A strong anti-phishing education program should include mandatory compliance training, ongoing education and awareness campaigns. To avoid complacency, aim to keep content consistently fresh, using video, infographics and other tools that keep end users engaged.

Workshops are another tool in the anti-phishing arsenal, which can be especially effective with high-risk departments or teams. You can even keep it fun with a game-show style theme or using live polling for quizzes or challenges that everyone can access from their mobile device, perhaps gaining points for a prize.

2. ‘Test’ your people with a mock phishing campaign

More and more organizations are testing their employees with mock phishing campaigns. For some IT managers, testing can be uncomfortable. However, if the tests are implemented properly, addressing sensitivities and avoiding negative a “got you!” perception from employees, testing can be an extremely effective defense.

The key is to ensure your tests are a positive and constructive effort so your employees stay motivated. Frame testing campaigns around positive goals like “spot it.” You can even offer rewards for identifying the scam to positively reinforce the behavior.

Offering constructive feedback to employees who fail tests is important, too. Review what was “phishy” about the email with them and provide remedial training to ensure they treat the next test email or actual attack with the right security mindset. Also, conduct tests as frequently as possible, ideally once a month.

3. Use multifactor authentication and consider emerging passwordless technologies

Up until now, we’ve focused on human behavior, but multifactor authentication (MFA) is a small technical control that can make a big difference. MFA keeps information from being hijacked by using multiple authentications — a secondary, one-time password delivered via SMS message, a physical token, a biometric ID — versus just a user name and password. If a user name and password is the gate, multiple authentications are the moats that keep phishers from storming the castle and getting the keys to the kingdom.

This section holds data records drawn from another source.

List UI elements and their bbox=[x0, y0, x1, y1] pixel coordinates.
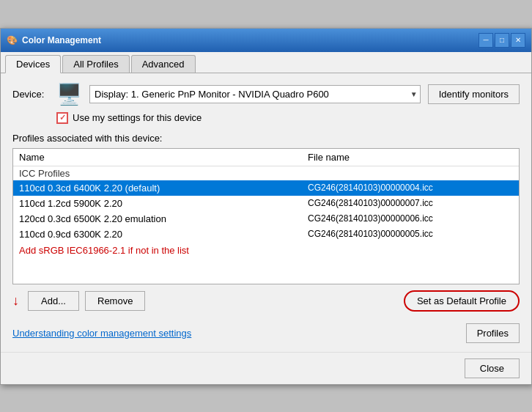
bottom-buttons: ↓ Add... Remove Set as Default Profile bbox=[12, 290, 520, 312]
add-arrow-icon: ↓ bbox=[12, 293, 19, 309]
checkbox-row: ✓ Use my settings for this device bbox=[56, 112, 520, 124]
btn-group-left: ↓ Add... Remove bbox=[12, 291, 145, 311]
row-filename: CG246(28140103)00000005.icc bbox=[308, 229, 513, 240]
tab-advanced[interactable]: Advanced bbox=[131, 55, 196, 73]
add-srgb-note: Add sRGB IEC61966-2.1 if not in the list bbox=[13, 242, 519, 259]
table-row[interactable]: 110cd 1.2cd 5900K 2.20 CG246(28140103)00… bbox=[13, 196, 519, 211]
device-row: Device: 🖥️ Display: 1. Generic PnP Monit… bbox=[12, 82, 520, 106]
remove-button[interactable]: Remove bbox=[85, 291, 145, 311]
row-name: 110cd 1.2cd 5900K 2.20 bbox=[19, 198, 308, 209]
tab-devices[interactable]: Devices bbox=[5, 55, 61, 73]
identify-monitors-button[interactable]: Identify monitors bbox=[428, 84, 520, 104]
profiles-table: Name File name ICC Profiles 110cd 0.3cd … bbox=[12, 148, 520, 284]
row-filename: CG246(28140103)00000006.icc bbox=[308, 213, 513, 224]
close-button[interactable]: Close bbox=[465, 358, 520, 378]
understanding-link[interactable]: Understanding color management settings bbox=[12, 328, 191, 339]
minimize-button[interactable]: ─ bbox=[479, 33, 493, 48]
device-label: Device: bbox=[12, 89, 49, 100]
row-name: 120cd 0.3cd 6500K 2.20 emulation bbox=[19, 213, 308, 224]
table-body: ICC Profiles 110cd 0.3cd 6400K 2.20 (def… bbox=[13, 166, 519, 284]
column-name-header: Name bbox=[19, 152, 308, 163]
icc-profiles-group-header: ICC Profiles bbox=[13, 166, 519, 180]
device-select[interactable]: Display: 1. Generic PnP Monitor - NVIDIA… bbox=[89, 85, 421, 103]
use-settings-checkbox[interactable]: ✓ bbox=[56, 112, 68, 124]
column-filename-header: File name bbox=[308, 152, 513, 163]
set-default-button[interactable]: Set as Default Profile bbox=[404, 290, 520, 312]
row-filename: CG246(28140103)00000004.icc bbox=[308, 183, 513, 194]
window-icon: 🎨 bbox=[7, 35, 18, 45]
close-row: Close bbox=[1, 352, 531, 384]
title-bar: 🎨 Color Management ─ □ ✕ bbox=[1, 29, 531, 52]
device-select-container: Display: 1. Generic PnP Monitor - NVIDIA… bbox=[89, 85, 421, 103]
row-filename: CG246(28140103)00000007.icc bbox=[308, 198, 513, 209]
checkmark-icon: ✓ bbox=[59, 113, 66, 122]
maximize-button[interactable]: □ bbox=[495, 33, 509, 48]
row-name: 110cd 0.3cd 6400K 2.20 (default) bbox=[19, 183, 308, 194]
main-content: Device: 🖥️ Display: 1. Generic PnP Monit… bbox=[1, 73, 531, 352]
table-header: Name File name bbox=[13, 149, 519, 166]
close-title-button[interactable]: ✕ bbox=[511, 33, 525, 48]
tabs-bar: Devices All Profiles Advanced bbox=[1, 52, 531, 73]
footer-row: Understanding color management settings … bbox=[12, 319, 520, 343]
row-name: 110cd 0.9cd 6300K 2.20 bbox=[19, 229, 308, 240]
color-management-window: 🎨 Color Management ─ □ ✕ Devices All Pro… bbox=[0, 28, 532, 385]
profiles-button[interactable]: Profiles bbox=[466, 323, 520, 343]
title-controls: ─ □ ✕ bbox=[479, 33, 525, 48]
tab-all-profiles[interactable]: All Profiles bbox=[62, 55, 129, 73]
set-default-wrapper: Set as Default Profile bbox=[404, 290, 520, 312]
window-title: Color Management bbox=[22, 35, 101, 45]
table-row[interactable]: 110cd 0.3cd 6400K 2.20 (default) CG246(2… bbox=[13, 180, 519, 196]
title-bar-left: 🎨 Color Management bbox=[7, 35, 101, 45]
checkbox-label: Use my settings for this device bbox=[73, 112, 202, 123]
profiles-section-label: Profiles associated with this device: bbox=[12, 133, 520, 144]
table-row[interactable]: 110cd 0.9cd 6300K 2.20 CG246(28140103)00… bbox=[13, 227, 519, 242]
add-button[interactable]: Add... bbox=[28, 291, 79, 311]
monitor-icon: 🖥️ bbox=[56, 82, 82, 106]
table-row[interactable]: 120cd 0.3cd 6500K 2.20 emulation CG246(2… bbox=[13, 211, 519, 227]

4. Train your people to trust but verify

Even the strongest two-factor authentication system will not work if your people circumvent controls and lay down bridges across multiple moats. As unlikely as it sounds, there’s plenty of risk from individuals offering up multiple authentication data when they are thoroughly convinced a phishing email contains a legitimate request.

That’s why part of your phishing training should include “trust but verify” training. If controls are in place and an email asks an employee to deviate from the normal process — even if the email is perceived to be from a trusted source, like their manager or a CEO — part of your awareness campaign should be focused on verifying authenticity first before taking any action. Reinforce the need to follow your company’s controls at all times.

5. Instead of sacrificing usability for security, use technology to improve the user experience in a secure way

IT professionals often must deal with tradeoffs between the end user experience and safe access to systems and data. But MFA can be combined with other technology to improve the user experience without sacrificing security.

For example, authentication systems can be set up to identify certain IP addresses, countries and devices as red flags, requiring additional authentication from the user. The concept of “impossible travel,” where access requests come from a new end user location that would have been impossible to arrive at based on the time of their last known location, could be another red flag.

From an end user perspective, the same authentication system can be configured to skip additional authentication in the absence of suspicious devices or locations, making it easier and faster to access systems.

Education, awareness and technology

On the surface, defending against evildoers attempting to gain access to your systems and data might seem like a technology issue. It’s true, a strong MFA system is essential. But when it comes to these specific types of phishing attacks, addressing the risks created by human behavior will give your organization the best chance of preventing costly breaches.